1. SEP 2016: histplot() and histc() upgrade
Contents
1.1. A bit of history
The discussion in the bug report #6306 and the SEP #110 aimed
- to split the computation of an histogram on one hand, and its display on the other hand.
- to become able to get the histogram's data that -- up to then -- were not available from histplot()
- to introduce a "normalized" way to compute the histogram heights.
It introduced in Scilab 5.4 a new histc() macro having the same syntaxes as histplot() for input data, and returning histogram's heights and memberships of input data in defined bins. See https://codereview.scilab.org/#/c/13155/: new histc() + histplot() output added.
However,
The normalization option has been badly designed, since several ways to normalize data can be defined, whereas a boolean can take only one active value.
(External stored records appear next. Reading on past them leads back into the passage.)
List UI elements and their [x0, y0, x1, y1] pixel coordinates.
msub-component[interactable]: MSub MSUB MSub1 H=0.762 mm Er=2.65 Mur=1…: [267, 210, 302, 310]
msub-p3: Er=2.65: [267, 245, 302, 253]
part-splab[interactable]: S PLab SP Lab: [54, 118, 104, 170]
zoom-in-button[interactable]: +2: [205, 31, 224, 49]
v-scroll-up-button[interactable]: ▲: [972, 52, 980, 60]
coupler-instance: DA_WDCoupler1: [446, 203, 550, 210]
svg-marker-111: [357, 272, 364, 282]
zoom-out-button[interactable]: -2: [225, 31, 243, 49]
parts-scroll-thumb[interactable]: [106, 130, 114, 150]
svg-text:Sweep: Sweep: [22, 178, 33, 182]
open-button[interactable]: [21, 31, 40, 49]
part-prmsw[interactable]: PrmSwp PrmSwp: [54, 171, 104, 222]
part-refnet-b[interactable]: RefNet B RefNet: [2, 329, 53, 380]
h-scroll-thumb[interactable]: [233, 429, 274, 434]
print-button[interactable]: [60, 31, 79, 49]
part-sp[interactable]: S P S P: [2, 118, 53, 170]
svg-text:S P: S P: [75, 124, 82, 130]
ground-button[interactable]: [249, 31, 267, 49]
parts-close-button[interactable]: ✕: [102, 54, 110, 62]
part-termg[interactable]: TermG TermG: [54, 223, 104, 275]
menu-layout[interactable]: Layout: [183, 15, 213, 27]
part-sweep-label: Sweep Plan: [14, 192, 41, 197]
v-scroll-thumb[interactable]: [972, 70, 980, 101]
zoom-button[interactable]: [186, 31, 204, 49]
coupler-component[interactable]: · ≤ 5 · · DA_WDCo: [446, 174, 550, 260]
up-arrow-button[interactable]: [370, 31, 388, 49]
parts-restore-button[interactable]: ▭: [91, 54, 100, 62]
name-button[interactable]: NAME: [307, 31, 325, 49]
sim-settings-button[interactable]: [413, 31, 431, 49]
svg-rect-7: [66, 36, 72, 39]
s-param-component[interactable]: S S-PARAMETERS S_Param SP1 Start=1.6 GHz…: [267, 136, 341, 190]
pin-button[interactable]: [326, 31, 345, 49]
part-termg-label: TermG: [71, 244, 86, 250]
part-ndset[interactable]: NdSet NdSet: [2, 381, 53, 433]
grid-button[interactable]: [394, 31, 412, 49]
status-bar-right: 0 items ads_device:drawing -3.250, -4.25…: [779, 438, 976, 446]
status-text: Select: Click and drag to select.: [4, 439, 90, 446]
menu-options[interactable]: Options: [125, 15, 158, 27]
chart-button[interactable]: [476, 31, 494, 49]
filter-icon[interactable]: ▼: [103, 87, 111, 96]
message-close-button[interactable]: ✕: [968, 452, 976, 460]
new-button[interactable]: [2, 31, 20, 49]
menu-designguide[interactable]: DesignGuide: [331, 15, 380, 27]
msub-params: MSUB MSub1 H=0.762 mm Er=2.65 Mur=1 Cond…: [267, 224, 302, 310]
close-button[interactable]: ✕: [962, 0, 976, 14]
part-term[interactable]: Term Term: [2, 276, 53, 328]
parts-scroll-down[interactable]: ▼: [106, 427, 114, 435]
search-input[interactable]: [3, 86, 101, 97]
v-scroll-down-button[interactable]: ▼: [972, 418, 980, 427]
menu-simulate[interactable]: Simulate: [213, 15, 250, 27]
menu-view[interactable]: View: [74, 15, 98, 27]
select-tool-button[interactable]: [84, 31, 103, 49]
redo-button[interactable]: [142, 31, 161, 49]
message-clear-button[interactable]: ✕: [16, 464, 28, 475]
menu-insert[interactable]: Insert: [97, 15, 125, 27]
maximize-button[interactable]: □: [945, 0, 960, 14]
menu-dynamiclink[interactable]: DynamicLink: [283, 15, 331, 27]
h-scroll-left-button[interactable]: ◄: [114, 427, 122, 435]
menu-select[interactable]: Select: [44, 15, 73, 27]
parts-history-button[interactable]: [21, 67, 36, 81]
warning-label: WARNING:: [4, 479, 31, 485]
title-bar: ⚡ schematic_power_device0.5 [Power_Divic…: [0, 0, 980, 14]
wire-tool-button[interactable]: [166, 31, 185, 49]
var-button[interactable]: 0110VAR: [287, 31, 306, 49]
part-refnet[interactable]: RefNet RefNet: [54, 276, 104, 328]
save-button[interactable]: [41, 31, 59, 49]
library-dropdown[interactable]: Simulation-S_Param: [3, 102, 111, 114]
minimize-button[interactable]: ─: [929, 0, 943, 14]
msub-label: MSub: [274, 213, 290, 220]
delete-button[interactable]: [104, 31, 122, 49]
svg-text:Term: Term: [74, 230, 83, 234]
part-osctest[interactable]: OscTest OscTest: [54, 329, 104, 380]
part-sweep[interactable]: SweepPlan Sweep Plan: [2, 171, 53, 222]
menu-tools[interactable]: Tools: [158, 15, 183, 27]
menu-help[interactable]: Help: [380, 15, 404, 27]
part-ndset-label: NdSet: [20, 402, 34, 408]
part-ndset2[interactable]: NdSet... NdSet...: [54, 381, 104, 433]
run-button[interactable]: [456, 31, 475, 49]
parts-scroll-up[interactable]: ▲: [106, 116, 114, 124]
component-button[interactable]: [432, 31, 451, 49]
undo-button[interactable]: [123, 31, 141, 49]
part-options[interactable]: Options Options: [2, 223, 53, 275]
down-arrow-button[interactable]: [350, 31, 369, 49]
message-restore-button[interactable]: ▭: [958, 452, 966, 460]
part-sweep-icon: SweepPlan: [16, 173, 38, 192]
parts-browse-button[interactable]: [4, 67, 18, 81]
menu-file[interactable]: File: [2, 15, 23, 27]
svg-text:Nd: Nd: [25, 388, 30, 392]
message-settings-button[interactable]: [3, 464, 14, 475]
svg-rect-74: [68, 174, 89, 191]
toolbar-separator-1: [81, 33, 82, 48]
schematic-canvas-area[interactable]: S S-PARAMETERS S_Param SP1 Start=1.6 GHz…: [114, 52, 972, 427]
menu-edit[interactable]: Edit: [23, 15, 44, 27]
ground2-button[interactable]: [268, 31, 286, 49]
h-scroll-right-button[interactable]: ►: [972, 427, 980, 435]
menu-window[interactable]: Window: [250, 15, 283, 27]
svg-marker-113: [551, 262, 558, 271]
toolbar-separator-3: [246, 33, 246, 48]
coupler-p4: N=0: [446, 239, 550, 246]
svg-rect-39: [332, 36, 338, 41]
By the way, these ways to compute the histogram do not normalize heights or area, in such a way that the name of this option is misleading. It shall be changed.
In histplot(),
normalization has been appended to the very long list of input parameters, instead of being inserted after data -- as for histc() -- and before graphical options.
the default normalization value has been set to %T and then breaks back-compatibility for nothing.
By chance, neither the normalization nor the polygon options implemented for histplot() were yet documented for it in Scilab 5.5.2.
Moreover, other features are still missing:
- Only one method to compute bins is available. Other methods could be implemented and called through their name as a string.
- A default method to compute bins is missing.
Neither histc() nor histplot() return bin's edges when these ones are computed.
With histc(), it is now possible to compute an histogram out of histplot(), but there is still no way to make histplot() just plotting it without recomputing it.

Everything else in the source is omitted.